Madison, WI — Space planning is one of Dana Langreck’s favorite parts of a renovation. And the bigger the challenge – such as with this McFarland, WI, renovation where the entire first floor needed to be reconfigured – the bigger the reward.
“I love moving things around and figuring out how to make a space work better,” says Langreck, CKD, CLIPP, of Bella Domicile in Madison, WI.
That skill set worked in perfect harmony with her client’s talents, who, as an interior designer, made the finish selections.
“In this case, my role was to do space planning and execute my client’s vision, to interpret her wishes and make them fit into the space, while Lisa ‘drove the bus’ for material choices,” she says, noting a collaboration with Lisa Baumann of Lisa Baumann Design.
In the original floorplan, the kitchen and dining area were located within one corridor, segregated and cut off from the living room, while in the kitchen, a dry bar impeded flow throughout the space. As a second home, Baumann wanted a more open floorplan that was entertaining-friendly for her fiancé and their extended families who enjoy coming to the Lake Waubesa residence on weekends.
“It needed to be a more useful space for a large number of people,” says Langreck. “They use the home for a lot of weekend water play. They’re also big [University of Wisconsin-Madison] Badger fans, so they love celebrating games together, either at the home before and after attending a game, or watching it together on TV.”
Favorite focal point
To accomplish that goal, the designer removed several walls, ultimately stealing some space from the master bedroom, which she then reconfigured along with the master bathroom and closet. Consideration was also given to natural light since the previous kitchen lacked windows.
“There were significant changes made and we had a lot of discussion about goals,” she says.
One of the most useful transformations, and one of her client’s favorite additions, is the pantry alcove, which takes center stage behind glass pocket doors.
“Since we had limited wall cabinets, due in part to the addition of a couple of tall windows that frame the [Wolf] cooktop, we needed to find extra storage,” she says. “Lisa also wanted something fun for her kitchen, so we created this special space from a couple of inspiration photos she shared.”

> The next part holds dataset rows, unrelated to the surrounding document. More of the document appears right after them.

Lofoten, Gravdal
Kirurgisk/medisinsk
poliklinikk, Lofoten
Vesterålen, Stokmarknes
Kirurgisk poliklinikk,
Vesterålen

The end result showcases black-framed steel doors and a soapstone countertop that contrast against the white subway tile backsplash, floating shelves and Dura Supreme Cabinetry cabinets, which are color matched to Benjamin Moore’s Simply White. Accents of quartersawn oak drawers further boost its focal-point status. Equipped with a Kohler prep sink/faucet and outlets to power small appliances, Baumann uses the alcove as a serving station for parties as well as for everyday storage.
Recessing the pantry created space to more freely move around the adjacent oversized 126″x53″ island, which provides plentiful seating for six along with a view to the lake. The island is also home to a Kohler sink and faucet and paneled Miele dishwasher, which matches the paneled Sub-Zero refrigerator and U-Line wine storage unit. A Wolf microwave and double oven round out the appliances.

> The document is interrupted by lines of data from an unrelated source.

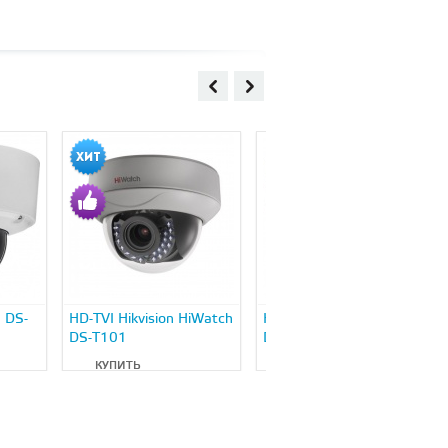
n DS-
HD-TVI Hikvision HiWatch
HD-TVI Hikvision HiWatch
DS-T101
DS-T103
КУПИТЬ
КУПИТЬ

Although situated in the same location as the original island, Langreck revamped its previous two-level design, which included a 48″ raised bar.
“Its height disconnected the space and visually cut the room in half, making the kitchen actually feel smaller,” she says. “Leveling it off to a uniform height makes the room feel larger and facilitates conversation with guests.”

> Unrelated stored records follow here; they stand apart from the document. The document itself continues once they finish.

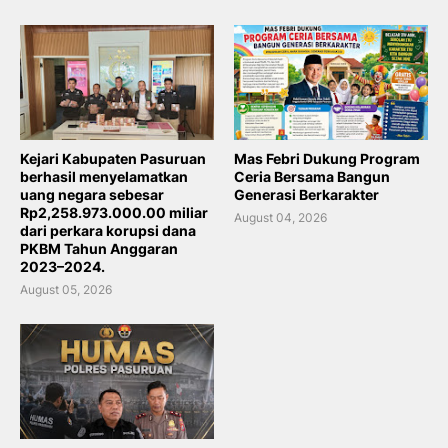
Kejari Kabupaten Pasuruan
Mas Febri Dukung Program
berhasil menyelamatkan
Ceria Bersama Bangun
uang negara sebesar
Generasi Berkarakter
Rp2,258.973.000.00 miliar
August 04, 2026
dari perkara korupsi dana
PKBM Tahun Anggaran
2023–2024.
August 05, 2026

Baumann originally selected porcelain as the island’s top, but based on several factors, including its oversized dimensions, a cutout for the sink and the overhang for seating, Langreck’s fabricator suggested changing course.
“Porcelain just wasn’t the right material for this particular application,” she says, “so we searched out alternatives, which we had to do quickly since the cabinets were already set.”
Ultimately, they chose Cosentino’s Silestone White Zeus Extreme quartz, contrasted with dark soapstone for the perimeters.
“She still wanted a light-colored material for the island, but we did need to rethink the aesthetic a bit,” says the designer. “Sometimes the path to completion while remodeling isn’t always straight!”
Langreck was also challenged to improve the aesthetics of the corner pantry, which her client viewed as a necessary evil given its ability to corral a large amount of food, especially snacks, consumed for game-day weekends.
“Lisa didn’t necessarily like the looks of the corner pantry, but she was hesitant to lose it since she needed the storage,” she says. “To help make it disappear visually, we painted the door, as well as the trim, white. Adding crown moulding connects it to the adjacent cabinetry. We also used hidden hinges and added a handle that coordinated with the cabinets so it wouldn’t look so much like a door.” ▪
Kitchen designer teams up with her interior designer client to create a more open and entertaining-friendly kitchen suitable for all members of the family, including pets.